His talent came from a source somewhere beyond himself. In an interview on 60 minutes, he said his songs flowed from a mysterious “wellspring of creativity.” He took no credit for writing his lyrics, saying they magically came to him. To me, his songs appear to be a manifestation of our collective unconscious, the wisdom we hold in common, the wellspring of our humanity.
His songs cut through the clutter of evening news body counts and talking head blather to look straight into the face of the existential crises we face. The perils of the past loom larger each day.

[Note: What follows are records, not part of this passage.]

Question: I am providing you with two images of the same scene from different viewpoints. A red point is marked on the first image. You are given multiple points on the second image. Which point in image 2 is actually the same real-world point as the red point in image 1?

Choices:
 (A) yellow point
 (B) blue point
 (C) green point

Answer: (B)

One song, in particular, “A Hard Rain’s A-Gonna Fall,” could not be more topical. Dylan wrote it during the Cuban Missile Crisis when we feared our world was coming to an end.
“And what’ll you do now, my blue-eyed son?

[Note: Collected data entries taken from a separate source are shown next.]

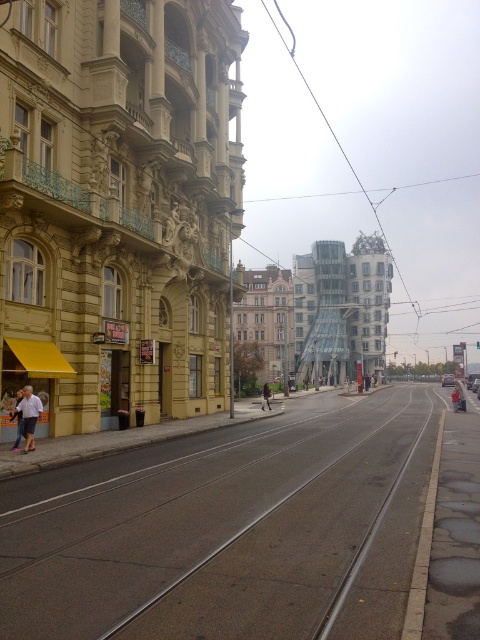 Question: Is black asphalt train track at center further to the viewer compared to dark brown leather jacket at center?

Choices:
 (A) no
 (B) yes

Answer: (A)

Question: Which is nearer to the black asphalt train track at center?

Choices:
 (A) light blue denim jacket at center
 (B) dark brown leather jacket at center
 (C) white shirt at left

Answer: (C)

Question: Among these points, which one is nearest to the camera?

Choices:
 (A) click(34, 424)
 (B) click(403, 417)
 (C) click(265, 388)
 (D) click(457, 403)

Answer: (A)

Question: Is white shirt at left to the right of light blue denim jacket at center from the viewer's perspective?

Choices:
 (A) yes
 (B) no

Answer: (B)

Question: Is white shirt at left to the right of dark brown leather jacket at center from the viewer's perspective?

Choices:
 (A) no
 (B) yes

Answer: (A)

Question: Based on their relative distances, which object is farther from the black asphalt train track at center?

Choices:
 (A) white shirt at left
 (B) light blue denim jacket at center
 (C) dark brown leather jacket at center

Answer: (C)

And what’ll you do now, my darling young one?
I’m a-goin’ back out ‘fore the rain starts a-fallin’
I’ll walk to the depths of the deepest dark forest
Where the people are many and their hands are all empty
Where the pellets of poison are flooding their waters
Where the home in the valley meets the damp dirty prison
And the executioner’s face is always well hidden
Where hunger is ugly, where souls are forgotten
Where black is the color, where none is the number
And I’ll tell and speak it and think it and breathe it
And reflect from the mountain so all souls can see it
And I’ll stand on the ocean until I start sinkin’
But I’ll know my song well before I start singin’
And it’s a hard, it’s a hard, it’s a hard, and it’s a hard
It’s a hard rain’s a-gonna fall”
Scientific equations and high-tech algorithms can’t solve the enormity of our problems. What is needed is access to the deeper knowledge as expressed by Dylan and mythology in general, described so well in a recent review of Michael Mead’s latest book:
“As nature rattles and culture unravels, mythic imagination tries to return to the world, for endings and beginnings are particularly mythic. When “the End” seems near, how people imagine the world becomes more important; how people imagine humanity becomes of the utmost importance. Meade shows how “myth makes meaning” and helps a person find the meaningful path through life…
“When it appears that there’s no time left, it isn’t time that people need, but the touch of the eternal. While explaining how culture renews itself from the dreams of youth and the visions of elders, Meade introduces the concept of becoming ancient again by connecting to the eternal youth and the old soul within.”
Remember what Dylan predicted, “For the loser now will be later to win for the times they are a-changin’” We must honor the deep wisdom of our new prophets like the folksinger from Hibbing and the comedian from Ukraine.